29 March 2022
The fashion industry accounts for 10% of global carbon emissions, is the second-largest consumer of the world’s water supply and pollutes the ocean with microplastics. While the environmental impact of activities such as flying is well known, clothing items have a carbon impact throughout their lifetime from production, use and disposal. Closer to home, Zero Waste Scotland found textiles make up just 4% of waste by weight but accounted for 32% of Scotland’s carbon impact.
Clothing not only has an impact on carbon emissions but puts stress on limited resources such as water. Natural materials aren’t necessarily sustainable, as they need vast amounts of water, dye, and transport. A single pair of jeans is estimated to use a kilogram of cotton. Cotton is grown in dry environments; a kilo would need around 10,000–20,000 litres of water, depending on where it is grown. Organic cotton may be better for the farmworkers who would otherwise be exposed to massive levels of pesticides, but lots of water is still needed.
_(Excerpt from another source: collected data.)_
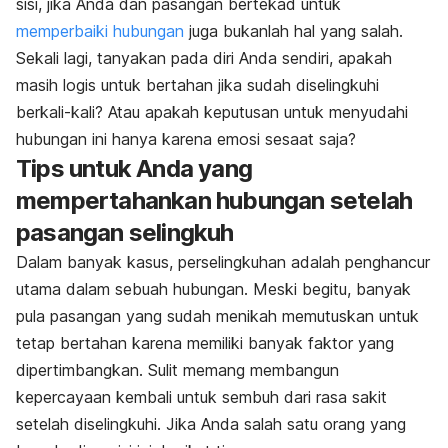
sisi, jika Anda dan pasangan bertekad untuk
memperbaiki hubungan
juga bukanlah hal yang salah.
Sekali lagi, tanyakan pada diri Anda sendiri, apakah
masih logis untuk bertahan jika sudah diselingkuhi
berkali-kali? Atau apakah keputusan untuk menyudahi
hubungan ini hanya karena emosi sesaat saja?
Tips untuk Anda yang
mempertahankan hubungan setelah
pasangan selingkuh
Dalam banyak kasus, perselingkuhan adalah penghancur
utama dalam sebuah hubungan. Meski begitu, banyak
pula pasangan yang sudah menikah memutuskan untuk
tetap bertahan karena memiliki banyak faktor yang
dipertimbangkan. Sulit memang membangun
kepercayaan kembali untuk sembuh dari rasa sakit
setelah diselingkuhi. Jika Anda salah satu orang yang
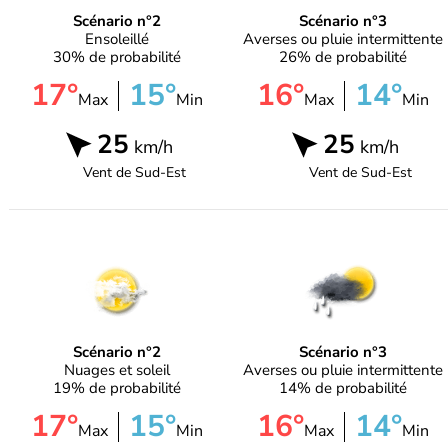
Scénario n°2
Scénario n°3
Ensoleillé
Averses ou pluie intermittente
30% de probabilité
26% de probabilité
17°
15°
16°
14°
Max
Min
Max
Min
25
25
km/h
km/h
Vent de
Sud-Est
Vent de
Sud-Est
Scénario n°2
Scénario n°3
Nuages et soleil
Averses ou pluie intermittente
19% de probabilité
14% de probabilité
17°
15°
16°
14°
Max
Min
Max
Min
To avoid the wide-ranging impacts our clothing has on the natural environment, and you can do many simple things to help change the way you buy clothes and reduce your impact on the planet. Here are just a few questions to ask when thinking more sustainable about your clothes.
In the UK, we buy more clothing per head than any other country in Europe with over two tons of clothing bought each minute. By looking at your wardrobe, drawers and any clothes you have hidden away, to understand what you already own. Think how you could wear that top – dress it up or down with different trousers and jackets and give it a new look.
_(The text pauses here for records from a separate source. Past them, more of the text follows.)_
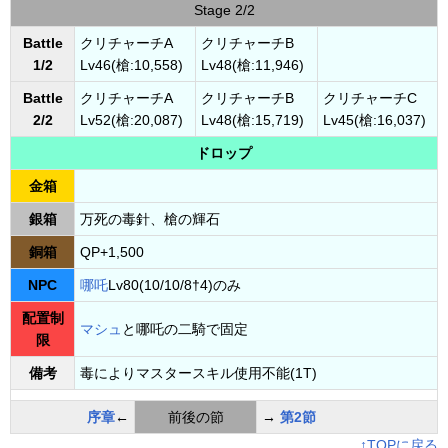
Stage 2/2
Battle
クリチャーチA
クリチャーチB
1/2
Lv46(槍:10,558)
Lv48(槍:11,946)
Battle
クリチャーチA
クリチャーチB
クリチャーチC
2/2
Lv52(槍:20,087)
Lv48(槍:15,719)
Lv45(槍:16,037)
ドロップ
金箱
銀箱
万死の毒針、槍の輝石
銅箱
QP+1,500
NPC
哪吒
Lv80(10/10/8†4)のみ
配置制
マシュ
と哪吒の二騎で固定
限
備考
毒によりマスタースキル使用不能(1T)
序章
←
前後の節
→
第2節
↑TOPに戻る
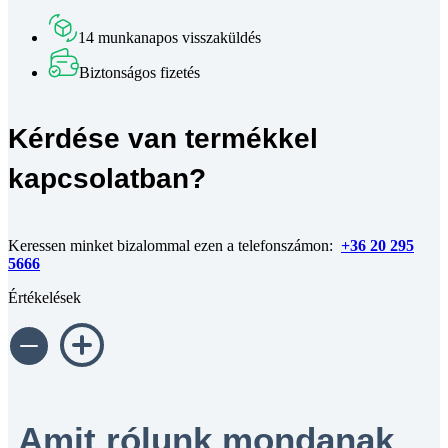
14 munkanapos visszaküldés
Biztonságos fizetés
Kérdése van termékkel
kapcsolatban?
Keressen minket bizalommal ezen a telefonszámon:
+36 20 295
5666
Értékelések
Amit rólunk mondanak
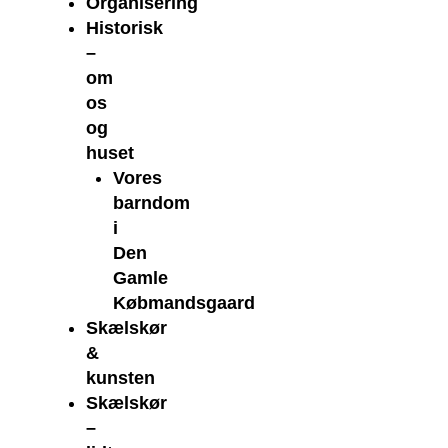
Organisering
Historisk
–
om
os
og
huset
Vores
barndom
i
Den
Gamle
Købmandsgaard
Skælskør
&
kunsten
Skælskør
–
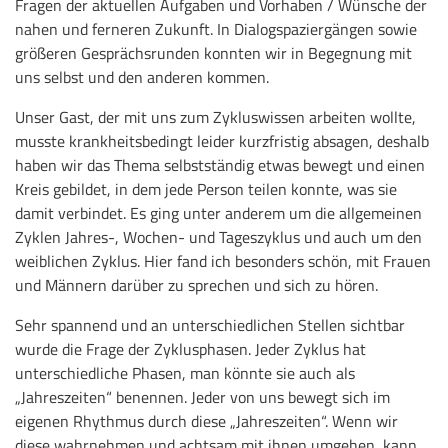
Fragen der aktuellen Aufgaben und Vorhaben / Wünsche der
nahen und ferneren Zukunft. In Dialogspaziergängen sowie
größeren Gesprächsrunden konnten wir in Begegnung mit
uns selbst und den anderen kommen.
Unser Gast, der mit uns zum Zykluswissen arbeiten wollte,
musste krankheitsbedingt leider kurzfristig absagen, deshalb
haben wir das Thema selbstständig etwas bewegt und einen
Kreis gebildet, in dem jede Person teilen konnte, was sie
damit verbindet. Es ging unter anderem um die allgemeinen
Zyklen Jahres-, Wochen- und Tageszyklus und auch um den
weiblichen Zyklus. Hier fand ich besonders schön, mit Frauen
und Männern darüber zu sprechen und sich zu hören.
Sehr spannend und an unterschiedlichen Stellen sichtbar
wurde die Frage der Zyklusphasen. Jeder Zyklus hat
unterschiedliche Phasen, man könnte sie auch als
„Jahreszeiten“ benennen. Jeder von uns bewegt sich im
eigenen Rhythmus durch diese „Jahreszeiten“. Wenn wir
diese wahrnehmen und achtsam mit ihnen umgehen, kann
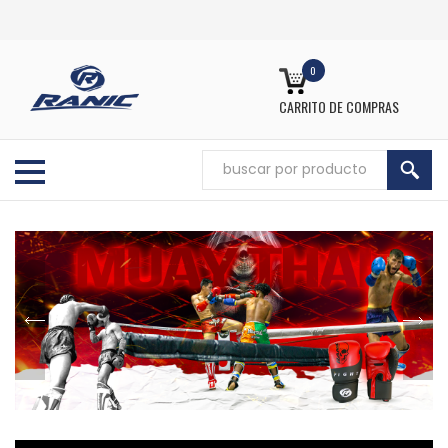
0
CARRITO DE COMPRAS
Trends tend to come and go, so always save items that you’ve become bored of in bags or boxes, to bring out later.
According to the Evening Standard, one in 10 people would discard a piece of clothing after being pictured on social media wearing it three times. Try and avoid getting into the fast fashion trends, and buy items that are made of high-quality, durable material if you can. The ultimate test when out shopping is would you wear it 30 times?
Swap buying a statement piece you know you will only wear once and invest in something you can wear more often. Having versatile pieces that you can wear in different ways can help keep your style looking fresh and save the temptation to buy a new item.
Charity shops and online marketplaces are great ways to help save money. They extend the lifecycle of clothes, but they also protect the planet’s resources and reduce the demand for fast fashion.
There are more second-hand and vintage options now, with sites and apps such as Revolve Reuse, Vestiaire Collective and Depop helping people access clothes, giving you the chance to find a rare gem.
As shopping online has increased, so too has fast fashion culture, with people buying more than they need, having it delivered and then returning most of their orders after trying them on. According to the BBC, 5 billion pounds of waste is generated through returns, with companies not having the infrastructure to process returns and choosing to dump them instead.
We can change this behaviour and reduce our carbon footprint by ordering what we want and intend to keep.
In the UK, wearing a garment for just nine months longer could reduce its environmental impact by 20–30%. Re-styling a piece of clothing and mixing up the combinations of garments can help refresh your look and add more life to your clothes. If your item is damaged, then repairing your clothes can help them last longer, and there are lots of great tips on how to do this by websites such as Love Your Clothes, set up by UK recycling charity WRAP.
Reducing how often you wash your clothes and letting them air instead is also a great way to make your clothes last longer, save water and stop plastics going into the water system.
If you’ve been eyeing up your friend’s dress, why not ask if you can borrow it sometime? Swapping clothes with friends is an easy and fun way to immediately refresh your wardrobe when you get bored of your clothes. Try it out once every couple of months and have clothes swapping day with friends.
Rental fashion has been on the up for a few years now and is another simple way to have a new outfit without the pressure of keeping it. Approximately 206456 tonnes of textile waste in the UK is produced each year, with 1.7kg of textile waste per person going to landfills each year. Sharing our wardrobes and contributing to the circular economy is a step toward a more sustainable future.